Early next year, the group will launch a report called InfoSparks, which can include sales, listings, community data and other information that helps buyers and sellers. Most users will be agents, who will share it with buyers and sellers. A division of the association, 10K Research and Marketing, is leading the rollout.

"The trend has been to flood Realtors and the consumers they work with data points upon data points with the idea that the quantity of data improves the experience," said Jeff Allen, director of research services for 10K. "But we've been disappointed with the solutions for turning that information into knowledge that makes sense to people."

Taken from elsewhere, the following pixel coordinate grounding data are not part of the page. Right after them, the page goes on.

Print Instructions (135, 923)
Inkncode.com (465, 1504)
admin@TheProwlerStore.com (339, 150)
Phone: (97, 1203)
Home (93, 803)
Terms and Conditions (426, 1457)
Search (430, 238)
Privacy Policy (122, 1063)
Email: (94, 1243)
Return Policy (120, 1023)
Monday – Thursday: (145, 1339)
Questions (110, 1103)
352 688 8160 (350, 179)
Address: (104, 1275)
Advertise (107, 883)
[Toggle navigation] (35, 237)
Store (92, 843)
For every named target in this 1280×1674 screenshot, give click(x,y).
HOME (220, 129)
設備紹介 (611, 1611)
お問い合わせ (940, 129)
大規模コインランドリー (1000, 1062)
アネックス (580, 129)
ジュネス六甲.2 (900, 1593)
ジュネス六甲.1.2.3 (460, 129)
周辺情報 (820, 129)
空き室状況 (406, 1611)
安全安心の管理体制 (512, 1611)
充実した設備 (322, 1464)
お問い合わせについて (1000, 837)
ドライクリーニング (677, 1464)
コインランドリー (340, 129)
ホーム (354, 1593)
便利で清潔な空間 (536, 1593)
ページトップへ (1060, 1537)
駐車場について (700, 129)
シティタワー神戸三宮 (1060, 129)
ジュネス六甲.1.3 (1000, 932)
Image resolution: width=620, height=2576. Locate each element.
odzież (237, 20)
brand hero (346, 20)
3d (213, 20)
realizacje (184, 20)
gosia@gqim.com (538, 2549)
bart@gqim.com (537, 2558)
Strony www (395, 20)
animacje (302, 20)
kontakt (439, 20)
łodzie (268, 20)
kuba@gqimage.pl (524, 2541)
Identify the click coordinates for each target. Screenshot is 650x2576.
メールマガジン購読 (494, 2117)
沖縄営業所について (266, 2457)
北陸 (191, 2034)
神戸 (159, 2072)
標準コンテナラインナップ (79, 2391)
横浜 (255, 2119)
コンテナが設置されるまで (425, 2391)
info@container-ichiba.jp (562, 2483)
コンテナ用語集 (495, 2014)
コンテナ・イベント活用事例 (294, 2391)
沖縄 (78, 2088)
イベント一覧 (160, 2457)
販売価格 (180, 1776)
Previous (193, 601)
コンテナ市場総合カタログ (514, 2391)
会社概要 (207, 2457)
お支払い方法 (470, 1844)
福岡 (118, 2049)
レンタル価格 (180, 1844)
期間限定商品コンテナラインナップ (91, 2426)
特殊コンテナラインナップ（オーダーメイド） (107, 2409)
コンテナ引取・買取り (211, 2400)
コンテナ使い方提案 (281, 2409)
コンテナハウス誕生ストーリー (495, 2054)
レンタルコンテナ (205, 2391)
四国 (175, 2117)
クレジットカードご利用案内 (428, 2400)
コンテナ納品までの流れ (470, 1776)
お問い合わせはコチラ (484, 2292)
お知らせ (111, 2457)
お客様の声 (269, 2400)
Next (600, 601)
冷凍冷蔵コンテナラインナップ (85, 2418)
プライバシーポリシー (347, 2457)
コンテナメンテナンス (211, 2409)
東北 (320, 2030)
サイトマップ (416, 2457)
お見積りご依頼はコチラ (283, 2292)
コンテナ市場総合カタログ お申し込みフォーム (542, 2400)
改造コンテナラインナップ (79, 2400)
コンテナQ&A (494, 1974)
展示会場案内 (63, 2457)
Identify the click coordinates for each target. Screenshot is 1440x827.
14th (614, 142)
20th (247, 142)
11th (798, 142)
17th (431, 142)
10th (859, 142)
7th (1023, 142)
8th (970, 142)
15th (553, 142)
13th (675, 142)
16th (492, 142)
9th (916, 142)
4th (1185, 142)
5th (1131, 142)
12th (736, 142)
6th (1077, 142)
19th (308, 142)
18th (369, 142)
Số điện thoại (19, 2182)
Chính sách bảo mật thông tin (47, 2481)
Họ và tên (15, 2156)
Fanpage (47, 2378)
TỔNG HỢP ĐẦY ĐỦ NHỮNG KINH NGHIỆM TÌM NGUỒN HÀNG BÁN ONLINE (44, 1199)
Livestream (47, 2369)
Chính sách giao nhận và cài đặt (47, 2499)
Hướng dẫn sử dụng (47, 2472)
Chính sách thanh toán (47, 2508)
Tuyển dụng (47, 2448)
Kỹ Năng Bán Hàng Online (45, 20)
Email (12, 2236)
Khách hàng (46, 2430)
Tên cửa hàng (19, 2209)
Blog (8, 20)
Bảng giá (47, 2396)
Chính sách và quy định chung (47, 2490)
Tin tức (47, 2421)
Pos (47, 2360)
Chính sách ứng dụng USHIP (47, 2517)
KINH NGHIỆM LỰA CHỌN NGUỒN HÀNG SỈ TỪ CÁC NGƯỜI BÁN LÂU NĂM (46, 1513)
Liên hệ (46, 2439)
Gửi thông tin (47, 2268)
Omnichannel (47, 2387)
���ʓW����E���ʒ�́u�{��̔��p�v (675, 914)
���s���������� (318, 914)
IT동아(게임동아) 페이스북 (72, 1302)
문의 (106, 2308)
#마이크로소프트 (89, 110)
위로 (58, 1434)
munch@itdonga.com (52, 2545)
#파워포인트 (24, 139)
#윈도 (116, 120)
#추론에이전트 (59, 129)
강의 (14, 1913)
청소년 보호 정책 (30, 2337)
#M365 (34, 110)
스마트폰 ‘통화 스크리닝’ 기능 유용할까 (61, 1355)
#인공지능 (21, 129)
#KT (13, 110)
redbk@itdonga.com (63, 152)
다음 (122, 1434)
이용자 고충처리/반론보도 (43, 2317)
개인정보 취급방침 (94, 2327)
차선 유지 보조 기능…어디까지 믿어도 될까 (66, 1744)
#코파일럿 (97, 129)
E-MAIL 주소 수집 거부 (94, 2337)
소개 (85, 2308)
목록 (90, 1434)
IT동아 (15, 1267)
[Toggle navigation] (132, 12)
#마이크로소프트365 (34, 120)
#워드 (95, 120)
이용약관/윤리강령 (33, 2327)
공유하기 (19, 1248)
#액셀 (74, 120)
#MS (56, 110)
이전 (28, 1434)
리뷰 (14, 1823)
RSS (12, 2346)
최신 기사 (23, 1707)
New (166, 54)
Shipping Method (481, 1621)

Already, 10K has made a name for itself around the country by selling its services to professional associations around the country. The group takes sales statistics and turns them into manageable reports.

InfoSparks is an evolution of that effort, but it's distinct because subscribers can request specific reports depending on the needs of clients. For example, when agents take listings, they can request a report with highly detailed charts and graphs showing home sales and demographic information for that area.

Agents already have access to the data, but many don't have the skills or the time to gather, package it and present it in an easy-to-understand format that will be useful to their clients.

"We use informational graphics to tell the story of real estate including information that affects real estate decisions," Allen said. "We can bring Realtors the ability to do it in just a couple clicks and present in a way that's intuitive to a consumer."

The group is still in the testing phase of its project and has plans to launch it early next year. Its success is important not only as a way to help agents, but also as a way to make money. Professional associations are always looking to augment non-dues revenue.

David Arbit, a market analyst for the Minneapolis Area Association of Realtors, said that InfoSparks also helps fill a gap in the real estate industry, which is heavy on data but light on analysis. The unit will make money on the project by charging buyers for the reports on a subscription or fee-per-report basis. Price will depend on the amount of data the Realtor is seeking. Arbit also said agents can brand the reports as a way to promote their business.

The project is the result of a simple mandate: Find a better way to do your job. Knowing that employees are already operating on overload, the group implemented a monthly innovation meeting where attendees are asked to contemplate their jobs and look for opportunities to improve or transform the work they do.

"Every member is tasked with improving the process; it has to be a priority," Allen said. "With the amount of business we've brought on, it got easy to ignore innovation."